= That Girl (trend) =

Wellness-related Internet trend

The "That Girl" aesthetic is an online subculture and fashion marketed as catering to people who seek a holistic emphasis on wellness. It is most often targeted at women, although not exclusively.

== History ==
"That Girl" began as a viral trend on TikTok by a user sharing their objectives for the new year: eating more fruit and vegetables, and reading more books. In the spring of 2021, the term gained popularity and spread from TikTok to YouTube, Instagram, and Pinterest through various formats including short form videos, extended vlogs, and curated Pinterest boards. By 2022, videos on TikTok with the hashtag #ThatGirl had over 2 billion views.

In a 2024, Kaeli McEwen, a TikTok influencer known for contributing to the "Clean Girl" aesthetic, gave an interview for Gotham magazine. In it she states that when she began on TikTok the clean girl aesthetic was referred to as "That Girl", and that is still is. She further states "the trend of "That Girl" or "Clean Girl" is always there. "I think it will always be there. It just maybe has different names at some points, but it all revolves around the same aesthetic." In a 2024 Her Campus article, Lachlan Larsen writes "Some still refer to the clean aesthetic as a 'that girl' aesthetic but 'that girl' aesthetic branched into 'vanilla girl aesthetic', 'baddie aesthetic', the 'night luxe aesthetic', etc."

In a 2024 article in Elle on the "clean or 'that' girl", Sakshi Rawte writes "It's no secret that this was the most-followed trend last year with over a billion views on social media", before calling for a "whoever-you-want-to-be-girl" who doesn't follow trends.

== Criticism ==

"In general, anything that establishes an unattainable ideal does more harm than good. It doesn't matter if it's filters and lighting on Insta or lifestyle trends on TikTok." -Pamela Rutledge, director of the media psychology research center at Fielding Graduate University.

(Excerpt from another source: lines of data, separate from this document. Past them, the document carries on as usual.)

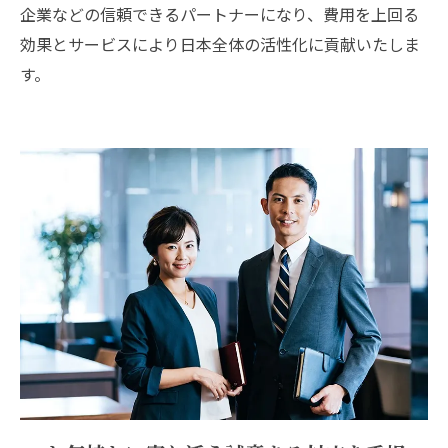
企業などの信頼できるパートナーになり、費用を上回る
効果とサービスにより日本全体の活性化に貢献いたしま
す。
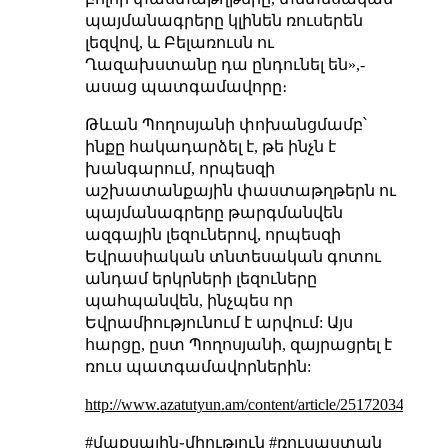
պայմանագրերը կլինեն ռուսերեն
լեզվով, և Բելառուսն ու
Ղազախստանը դա ընդունել են»,-
ասաց պատգամավորը։
Թևան Պողոսյանի փոխանցմամբ՝
ինքը հակադարձել է, թե ինչն է
խանգարում, որպեսզի
աշխատանքային փաստաթղթերն ու
պայմանագրերը թարգմանվեն
ազգային լեզուներով, որպեսզի
Եվրասիական տնտեսական գոտու
անդամ երկրների լեզուները
պահպանվեն, ինչպես որ
Եվրամիությունում է արվում: Այս
հարցը, ըստ Պողոսյանի, զայրացրել է
ռուս պատգամավորներին:
http://www.azatutyun.am/content/article/25172034.html
#մաքսային֊միություն #ռուսաստան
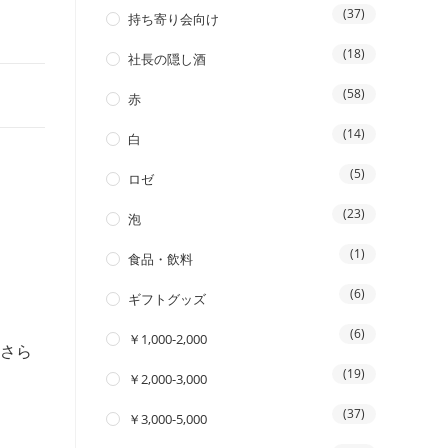
(37)
持ち寄り会向け
(18)
社長の隠し酒
(58)
赤
(14)
白
(5)
ロゼ
(23)
泡
(1)
食品・飲料
(6)
ギフトグッズ
(6)
￥1,000-2,000
、さら
(19)
￥2,000-3,000
(37)
￥3,000-5,000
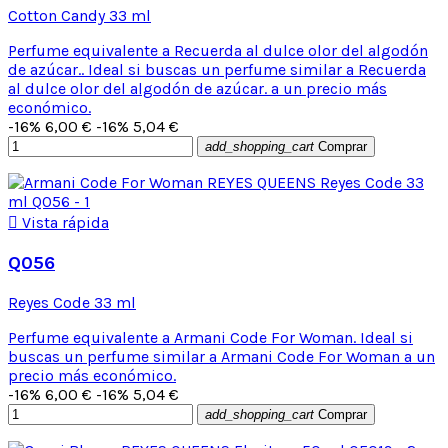
Cotton Candy 33 ml
Perfume equivalente a Recuerda al dulce olor del algodón
de azúcar.. Ideal si buscas un perfume similar a Recuerda
al dulce olor del algodón de azúcar. a un precio más
económico.
-16%
6,00 €
-16%
5,04 €
add_shopping_cart
Comprar

Vista rápida
Q056
Reyes Code 33 ml
Perfume equivalente a Armani Code For Woman. Ideal si
buscas un perfume similar a Armani Code For Woman a un
precio más económico.
-16%
6,00 €
-16%
5,04 €
add_shopping_cart
Comprar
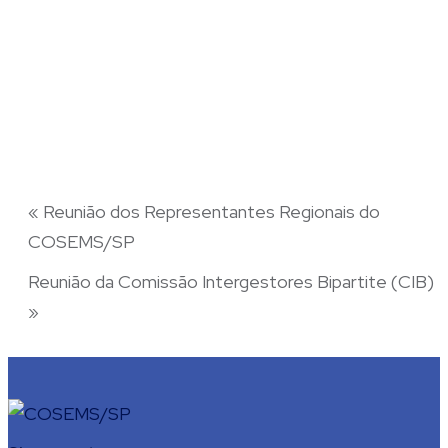
«
Reunião dos Representantes Regionais do
COSEMS/SP
Reunião da Comissão Intergestores Bipartite (CIB)
»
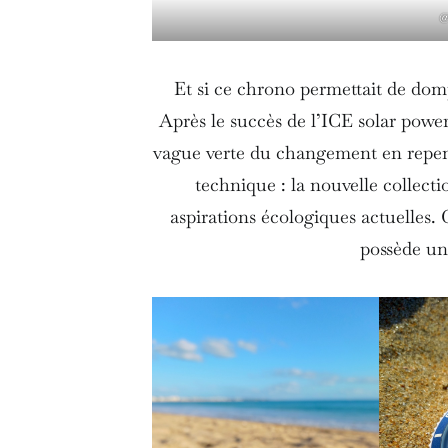
@
Et si ce chrono permettait de dom
Après le succès de l’ICE solar power
vague verte du changement en repen
technique : la nouvelle collect
aspirations écologiques actuelles.
possède un 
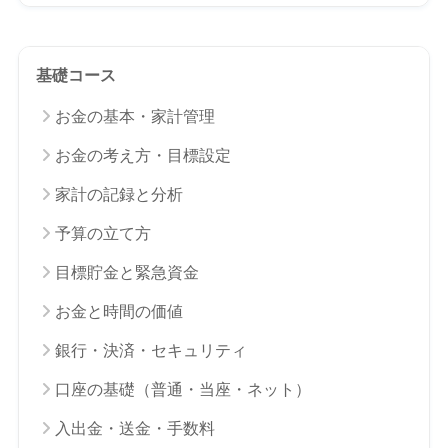
基礎コース
お金の基本・家計管理
お金の考え方・目標設定
家計の記録と分析
予算の立て方
目標貯金と緊急資金
お金と時間の価値
銀行・決済・セキュリティ
口座の基礎（普通・当座・ネット）
入出金・送金・手数料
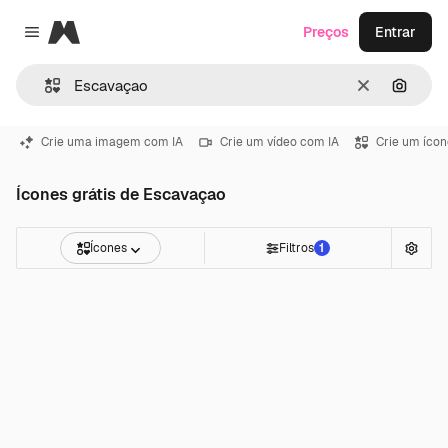
Magnific
Preços
Entrar
Close menu
Limpar
Pesqui
Crie uma imagem com IA
Crie um vídeo com IA
Crie um ícon
Ícones grátis de Escavaçao
Ícones
Filtros
1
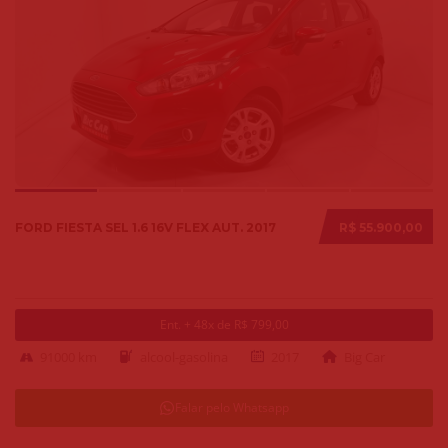
FORD FIESTA SEL 1.6 16V FLEX AUT. 2017
R$ 55.900,00
Ent. + 48x de R$ 799,00
91000 km
alcool-gasolina
2017
Big Car
Falar pelo Whatsapp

The trend has been criticised as being highly unrealistic for the average individual. Many of the individuals marketing the trend are young, often white women attending post-secondary education. These influencers do not take into consideration those who have added responsibilities, such as parenthood, nor those who do not have the option of having a consistent work schedule thus making it harder for some to apply a routine and follow it consistently. For this reason, the trend potentially caters to a privileged audience.

Psychotherapist Hannah Tishman states that doing many of the routines associated with That Girl "is actually very beneficial—but doing these things every single day with no break is a recipe for imbalance. As humans, we need rest, recovery, and to allow ourselves to have days off."